Saturday, June 3, 2006
I've just returned to Chicago from Switzerland. There I taught a short introduction to law and economics to the Faculty of Law at the University of St. Gallen. That University has just started a master's program in law and economics, largely due to the efforts of Professor Peter Nobel, who is not only a distinguished academic but also one of the most successful attorneys in Switzerland and Europe. Peter and the Faculty invited me to give them a brief course -- about 10 hours in three days -- on the field of law and economics.
The class was marvelous. When can you get 10 or so extremely busy, very bright, eager, but skeptical people to listen to what you have to say and to take it seriously? Not very often. In addition to being grateful to the Faculty of Law at St. Gallen for their attention to my talks, I was struck by a couple of things. First, the questions that they asked me about law and economics are exactly the questions that traditional U.S. law professors used to ask me in the early and mid-1980s, when law and economics was new in this country. For example, in the early 1980s my colleagues at the University of Illinois College of Law would ask me such questions as this: "Why are you economists in favor of labor market discrimination?" It is, incidentally, a real character-building exercise to answer such a question.
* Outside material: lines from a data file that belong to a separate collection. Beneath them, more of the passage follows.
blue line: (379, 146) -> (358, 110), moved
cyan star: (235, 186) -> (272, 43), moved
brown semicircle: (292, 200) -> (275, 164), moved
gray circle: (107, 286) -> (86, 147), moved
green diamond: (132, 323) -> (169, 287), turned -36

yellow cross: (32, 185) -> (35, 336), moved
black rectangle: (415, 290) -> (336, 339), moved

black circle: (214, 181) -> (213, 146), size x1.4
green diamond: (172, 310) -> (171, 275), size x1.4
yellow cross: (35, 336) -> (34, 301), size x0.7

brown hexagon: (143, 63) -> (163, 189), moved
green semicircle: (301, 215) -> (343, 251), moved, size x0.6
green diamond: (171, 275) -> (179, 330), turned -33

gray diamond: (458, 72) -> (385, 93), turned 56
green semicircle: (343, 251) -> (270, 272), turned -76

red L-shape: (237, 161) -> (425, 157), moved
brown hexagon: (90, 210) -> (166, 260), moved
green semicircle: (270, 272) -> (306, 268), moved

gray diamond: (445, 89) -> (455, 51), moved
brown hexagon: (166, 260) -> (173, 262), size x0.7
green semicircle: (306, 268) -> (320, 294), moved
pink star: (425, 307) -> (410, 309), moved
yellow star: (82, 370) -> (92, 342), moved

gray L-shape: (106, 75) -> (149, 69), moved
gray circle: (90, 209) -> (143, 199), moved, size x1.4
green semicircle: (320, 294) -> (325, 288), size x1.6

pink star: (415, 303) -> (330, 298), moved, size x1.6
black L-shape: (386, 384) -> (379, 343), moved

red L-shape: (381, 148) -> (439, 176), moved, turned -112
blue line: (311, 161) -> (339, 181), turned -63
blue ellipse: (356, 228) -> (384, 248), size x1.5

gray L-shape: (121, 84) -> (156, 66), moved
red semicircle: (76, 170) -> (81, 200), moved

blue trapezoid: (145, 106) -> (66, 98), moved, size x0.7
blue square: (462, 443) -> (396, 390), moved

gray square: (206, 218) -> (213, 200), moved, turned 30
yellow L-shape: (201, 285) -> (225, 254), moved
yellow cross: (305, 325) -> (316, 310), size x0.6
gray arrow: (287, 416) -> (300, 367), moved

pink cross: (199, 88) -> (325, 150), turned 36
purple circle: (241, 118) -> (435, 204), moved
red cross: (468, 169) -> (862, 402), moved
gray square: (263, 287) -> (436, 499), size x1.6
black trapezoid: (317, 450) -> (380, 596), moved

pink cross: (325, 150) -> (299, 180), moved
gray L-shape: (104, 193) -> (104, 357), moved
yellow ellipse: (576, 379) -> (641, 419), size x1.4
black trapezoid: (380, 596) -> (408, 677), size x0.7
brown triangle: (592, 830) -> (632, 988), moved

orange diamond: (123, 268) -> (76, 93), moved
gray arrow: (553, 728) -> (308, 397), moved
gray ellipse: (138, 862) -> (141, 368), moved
In St. Gallen the law faculty asked me this rough equivalent: "Why does law and economics believe that a person or a corporation has an affirmative duty to disobey an inefficient law?" Put that question somewhat different ("Would you advise a client to disobey an inefficient law?"), and you've got a really interesting discussion topic. I tried to reply to this good question by saying that I cannot imagine that there is anything good to be said on behalf of a lawyer advising his or her client to break the law. If the law is inefficient, then one should take that matter up with lawmakers. Moreover, I told them that one should recognize, as a positive matter, that people are more likely to violate an inefficient than an efficient law. We had a vigorous discussion about that proposition.
A second impression I had of the extraordinarily bright law professors whom I taught in St. Gallen was that they were uncomfortable with the ex ante analysis that characterizes law-and-economic analysis -- if the following were the law, how would people react? And, normatively speaking, is that the reaction that we would like them to have?
There are, I believe, two reasons for their unease. First, they are not comfortable speculating on how people might behave. They have no particular expertise at that and feel that no one else has any dependable expertise at that either. They have an attitude of "Your guess is as good as mine" attitude toward these behavioral predictions. Second, and more importantly, they are extremely skeptical of the rational-actor theory that formed the central explanatory model of much early law and economics. Naturally, their skepticism about that theory made them skeptical about behavioral predictions premised on that theory.
When I gave them a brief introduction to behavioral economics and psychology and in so doing stressed the importance of the systematic deviations from the predictions of rational actor theory that form the core of behavioral psychology, they began to take the entire enterprise of law and economics more seriously.
They were a great class and wonderful hosts. Thanks so much to Peter Nobel for his warm hospitality.